F. G. Stephens, in his first notice of the Royal Academy exhibition in The Athenaeum, considered this work "first-rate," describing it as depicting "an unlucky and puzzled beauty 'in chambers' with three astute lawyers who 'heckle' her terribly," and calling it "a piece of vigorous humour and good painting" (574). In a later and more extensive notice Stephens was pleased that the picture was considered one of the pictures of the year:
It is an agreeable surprise to find Mr. Yeames's painting one of the pictures of the year in his Defendant and Counsel (309), the design of which, nevertheless, is not quite so clear as at first sight it seems. A comely young wife holds in her hand a document, which solicitors say is a deed, and her puzzled, not to say alarmed expression suggests forgery of one sort or another in which she and the deed are concerned. At the same time it is quite evident that the two young counsel and the respected solicitor, her companions in the rather bare lawyer's office, are witnesses to the very severe "heckling" of the lady by a third young counsel, whose questions, pressed with a stern sort of energy, which is capitally illustrated, seem to have opened an abyss before her feet. The question suggests itself, If the legal gentlemen are not her counsel, how came she before them? And if they are her counsel, why do they treat the fair in so severe a manner? A famous Q.C. said to us, "It will do for a picture, you know!" But this contempt is unworthy of art, and it wrong to the attainment of the Academician who has thus perplexed his admirers. Apart from the ladies attitude, the fine points of his design are her "modernity," grace, intelligence, and vivacity, the vigorous countenance of her assailant, the observant looks of both his brethren, and the sympathetic expression of the solicitor. There is much good and sound painting in the furniture and accessories of the office, while the lady's gown of silver-grey silk, her black cloak trimmed for sable fur, her dainty hat and glossy hair are due to a hand as able, firm, and skilful as that which depicted with so much power and taste her refined and natural carnations, and drew her features and hands. [711]

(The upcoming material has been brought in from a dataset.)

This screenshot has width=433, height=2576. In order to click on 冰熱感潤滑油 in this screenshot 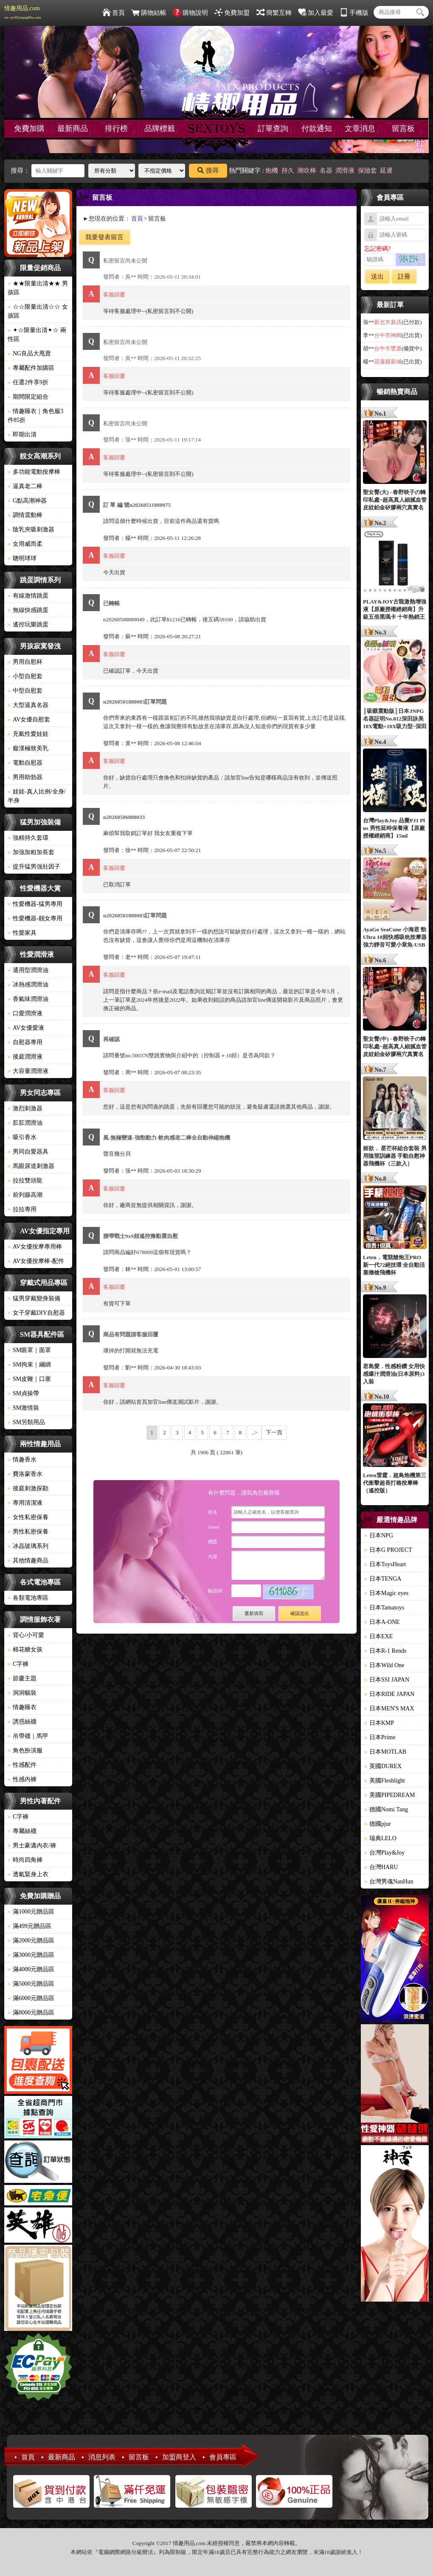 , I will do `click(28, 984)`.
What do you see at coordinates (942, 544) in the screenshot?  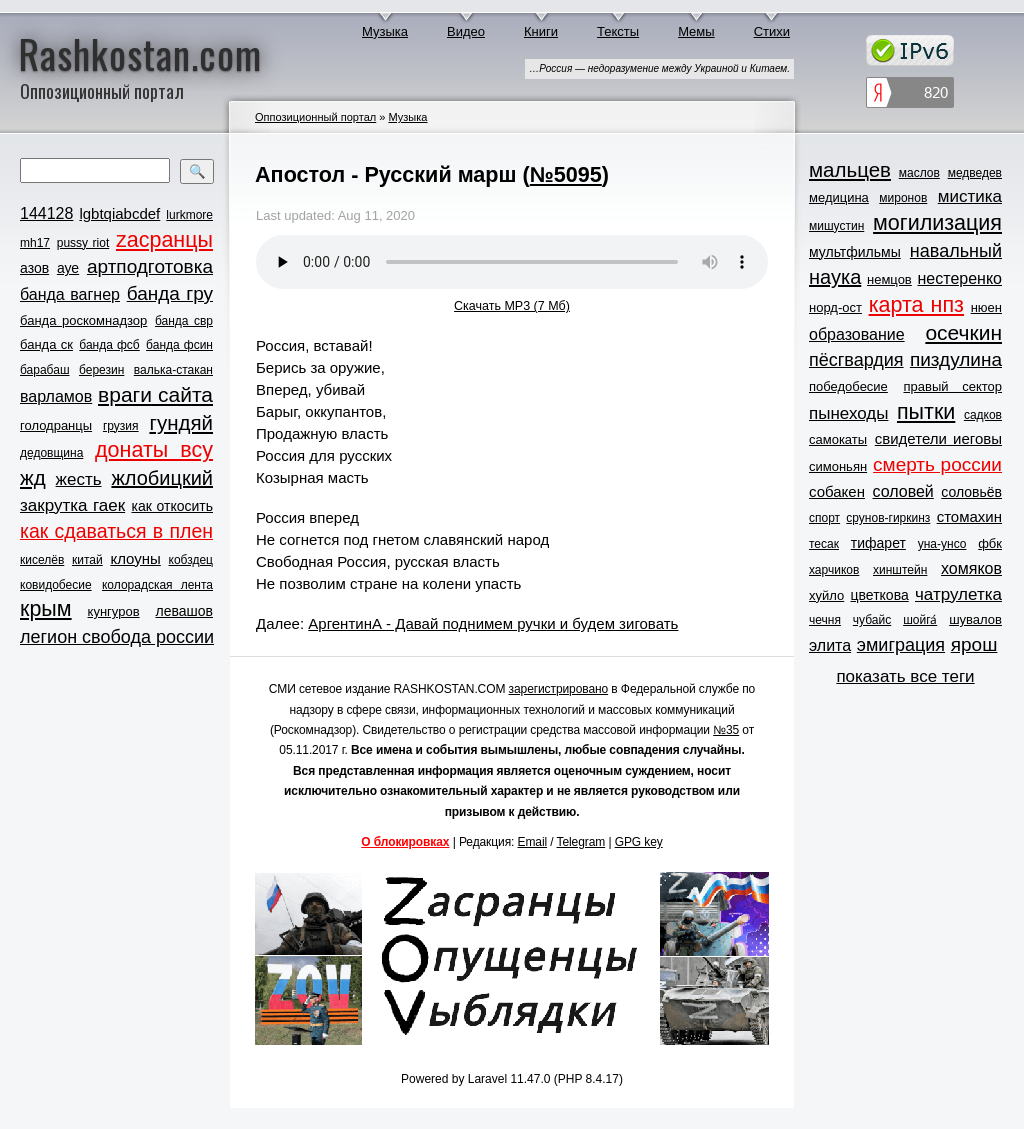 I see `уна-унсо` at bounding box center [942, 544]. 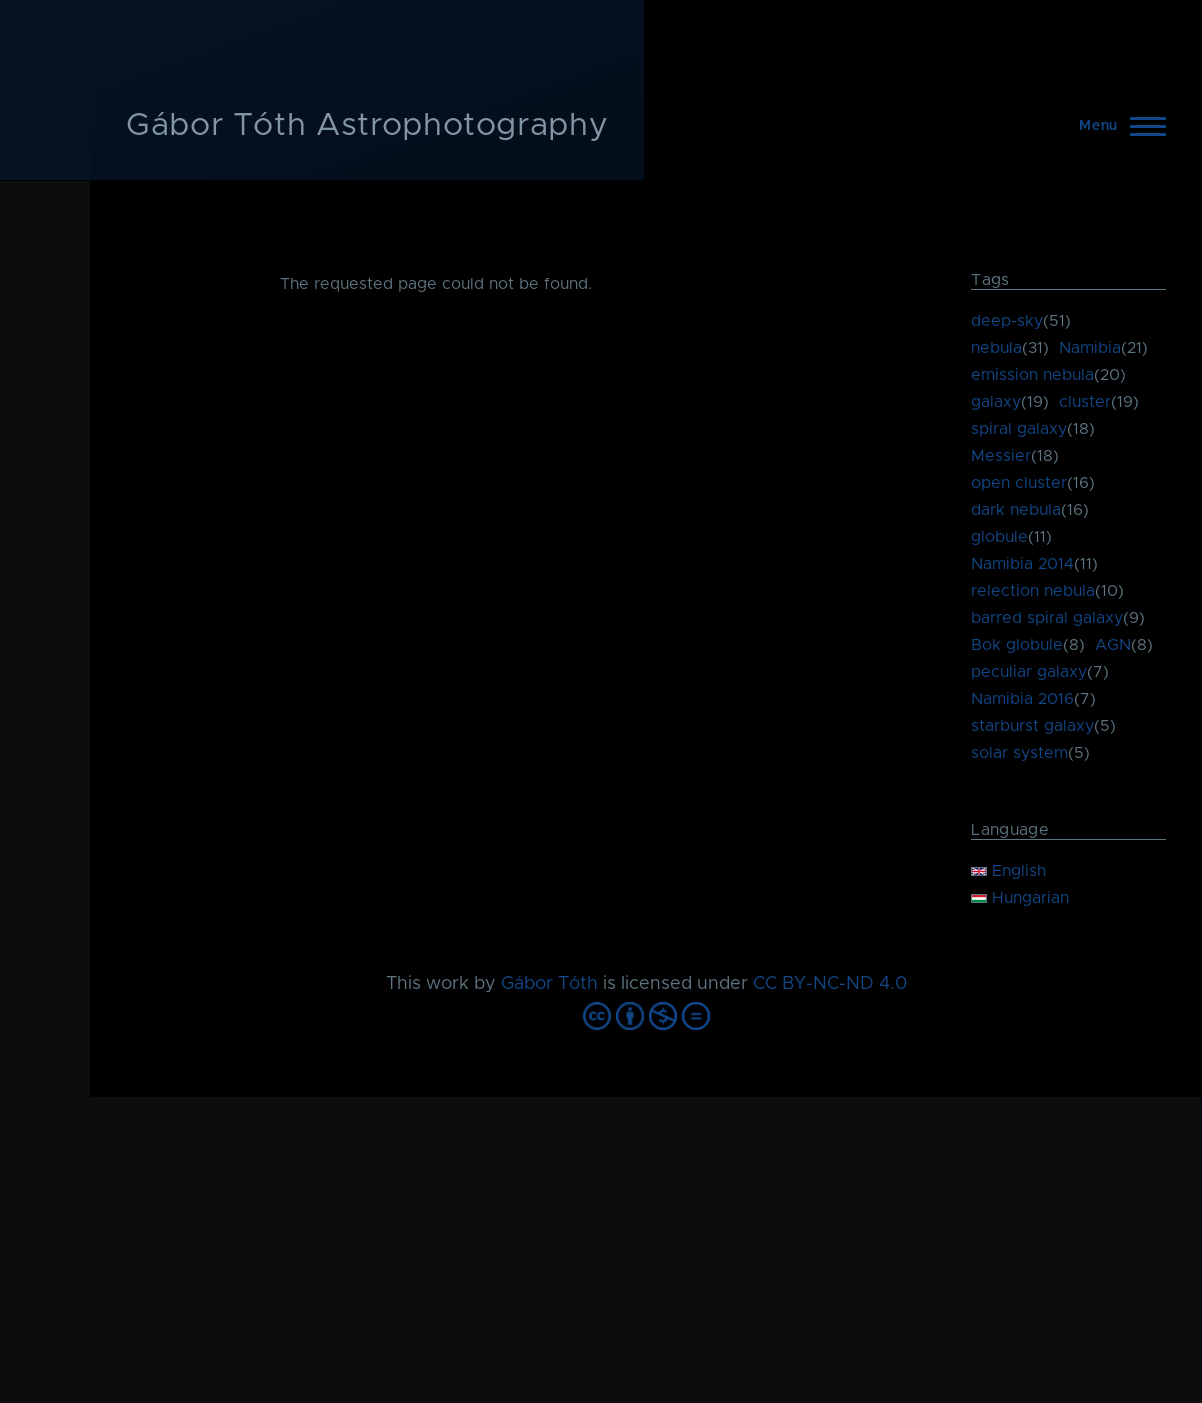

M. H. Spielmann, the editor of The Magazine of Art, thought the composition clever but too large: "Modern life is not without its devotees – men who feel that art to be true to itself must deal with the scenes it sees about it. So Mr. Yeames has gone to the law courts (though legal experts declare that he has not), and in Defendant and Counsel has executed a clever enigmatical scene between a pretty hard-pressed woman and bewigged lawyers – the chief fault of which is that it is on a scale altogether too large" (325).
Bibliography
Defendant and Counsel. Art UK. Web. 2 September 2023.
Slade, R. Jope. "The Royal Academy of Art, 1895." The Art Journal New Series XXXIV (1895): 161-81.
Spielmann, Marion H. "The Royal Academy Exhibition." The Magazine of Art XVIII (1895): 321-25.
Stephen Smith, Mary Helen. Art and Anecdote. Recollection of William Frederick Yeames, R.A. His Life and his Friends. London: Hutchinson & Co., 1927.
Stephens, Frederic George. "Fine Arts. The Royal Academy." The Athenaeum No. 3523 (4 May 1895): 574-79.
Stephens, Frederic George. "Fine Arts. The Royal Academy." The Athenaeum No. 3527 (1 June 1895): 710-12.